◆ **WHAT TO PRODUCE**: Collect every line in the records below that contains the word "sudah".

*** RECORDS FOR THE EXERCISE Section Begins ***

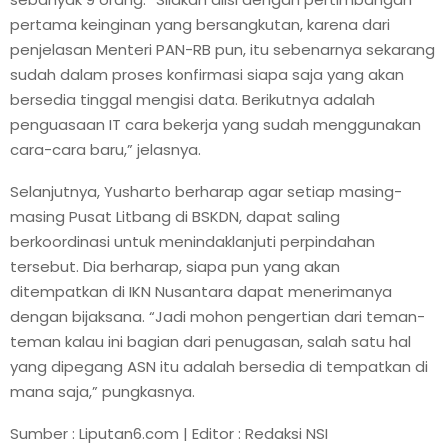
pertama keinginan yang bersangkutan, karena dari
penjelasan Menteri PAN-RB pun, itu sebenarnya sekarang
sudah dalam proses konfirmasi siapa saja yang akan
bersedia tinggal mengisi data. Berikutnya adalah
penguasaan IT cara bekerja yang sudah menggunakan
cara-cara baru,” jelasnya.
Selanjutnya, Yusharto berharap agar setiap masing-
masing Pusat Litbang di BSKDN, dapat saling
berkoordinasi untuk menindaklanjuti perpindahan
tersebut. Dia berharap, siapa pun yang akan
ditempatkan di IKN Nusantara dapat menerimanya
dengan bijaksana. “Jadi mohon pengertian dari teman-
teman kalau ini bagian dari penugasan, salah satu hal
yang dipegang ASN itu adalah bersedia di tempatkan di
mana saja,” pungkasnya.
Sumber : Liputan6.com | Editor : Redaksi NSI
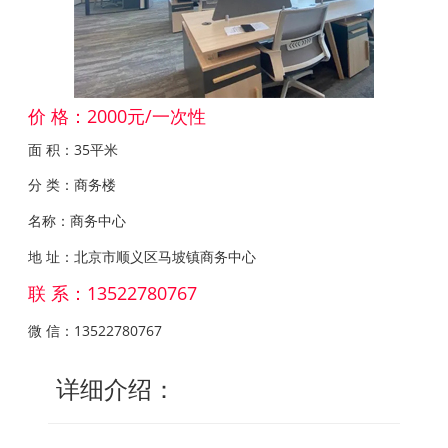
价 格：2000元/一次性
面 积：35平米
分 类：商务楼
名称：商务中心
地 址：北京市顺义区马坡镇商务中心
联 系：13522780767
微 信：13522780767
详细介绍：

*** RECORDS FOR THE EXERCISE Section Ends ***

◆ **RESULT FOR THIS EXERCISE**:
sudah dalam proses konfirmasi siapa saja yang akan
penguasaan IT cara bekerja yang sudah menggunakan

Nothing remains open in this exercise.